**Listed records**
----------------

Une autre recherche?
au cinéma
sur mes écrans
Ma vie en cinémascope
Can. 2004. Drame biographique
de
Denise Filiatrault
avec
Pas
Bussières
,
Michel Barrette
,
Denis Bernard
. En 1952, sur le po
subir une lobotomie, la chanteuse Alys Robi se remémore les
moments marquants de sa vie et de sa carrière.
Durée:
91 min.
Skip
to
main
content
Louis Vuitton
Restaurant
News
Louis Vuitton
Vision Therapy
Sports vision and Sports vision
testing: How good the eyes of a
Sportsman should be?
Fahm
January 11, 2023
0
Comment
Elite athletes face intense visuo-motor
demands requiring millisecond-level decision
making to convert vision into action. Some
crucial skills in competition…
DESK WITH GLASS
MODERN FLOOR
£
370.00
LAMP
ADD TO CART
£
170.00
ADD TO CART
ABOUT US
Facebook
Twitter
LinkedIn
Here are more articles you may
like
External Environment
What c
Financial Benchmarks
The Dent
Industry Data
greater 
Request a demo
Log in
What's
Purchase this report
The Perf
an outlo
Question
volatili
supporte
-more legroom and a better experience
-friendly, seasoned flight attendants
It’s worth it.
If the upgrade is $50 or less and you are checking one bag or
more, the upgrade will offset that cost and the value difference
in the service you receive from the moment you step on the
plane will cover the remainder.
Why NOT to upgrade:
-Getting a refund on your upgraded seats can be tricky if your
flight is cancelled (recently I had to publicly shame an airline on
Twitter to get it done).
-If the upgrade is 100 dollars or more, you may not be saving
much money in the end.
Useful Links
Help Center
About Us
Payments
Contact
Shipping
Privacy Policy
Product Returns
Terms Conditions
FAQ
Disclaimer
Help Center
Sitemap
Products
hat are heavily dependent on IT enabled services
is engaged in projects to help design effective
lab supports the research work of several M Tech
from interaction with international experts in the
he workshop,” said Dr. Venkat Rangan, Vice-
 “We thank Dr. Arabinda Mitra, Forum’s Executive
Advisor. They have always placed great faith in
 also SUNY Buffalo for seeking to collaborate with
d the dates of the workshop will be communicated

----------------

**Problem**
Everything in the data should be copied exactly. Leave nothing out.

**Response to the exercise**
Une autre recherche?
au cinéma
sur mes écrans
Ma vie en cinémascope
Can. 2004. Drame biographique
de
Denise Filiatrault
avec
Pas
Bussières
,
Michel Barrette
,
Denis Bernard
. En 1952, sur le po
subir une lobotomie, la chanteuse Alys Robi se remémore les
moments marquants de sa vie et de sa carrière.
Durée:
91 min.
Skip
to
main
content
Louis Vuitton
Restaurant
News
Louis Vuitton
Vision Therapy
Sports vision and Sports vision
testing: How good the eyes of a
Sportsman should be?
Fahm
January 11, 2023
0
Comment
Elite athletes face intense visuo-motor
demands requiring millisecond-level decision
making to convert vision into action. Some
crucial skills in competition…
DESK WITH GLASS
MODERN FLOOR
£
370.00
LAMP
ADD TO CART
£
170.00
ADD TO CART
ABOUT US
Facebook
Twitter
LinkedIn
Here are more articles you may
like
External Environment
What c
Financial Benchmarks
The Dent
Industry Data
greater 
Request a demo
Log in
What's
Purchase this report
The Perf
an outlo
Question
volatili
supporte
-more legroom and a better experience
-friendly, seasoned flight attendants
It’s worth it.
If the upgrade is $50 or less and you are checking one bag or
more, the upgrade will offset that cost and the value difference
in the service you receive from the moment you step on the
plane will cover the remainder.
Why NOT to upgrade:
-Getting a refund on your upgraded seats can be tricky if your
flight is cancelled (recently I had to publicly shame an airline on
Twitter to get it done).
-If the upgrade is 100 dollars or more, you may not be saving
much money in the end.
Useful Links
Help Center
About Us
Payments
Contact
Shipping
Privacy Policy
Product Returns
Terms Conditions
FAQ
Disclaimer
Help Center
Sitemap
Products
hat are heavily dependent on IT enabled services
is engaged in projects to help design effective
lab supports the research work of several M Tech
from interaction with international experts in the
he workshop,” said Dr. Venkat Rangan, Vice-
 “We thank Dr. Arabinda Mitra, Forum’s Executive
Advisor. They have always placed great faith in
 also SUNY Buffalo for seeking to collaborate with
d the dates of the workshop will be communicated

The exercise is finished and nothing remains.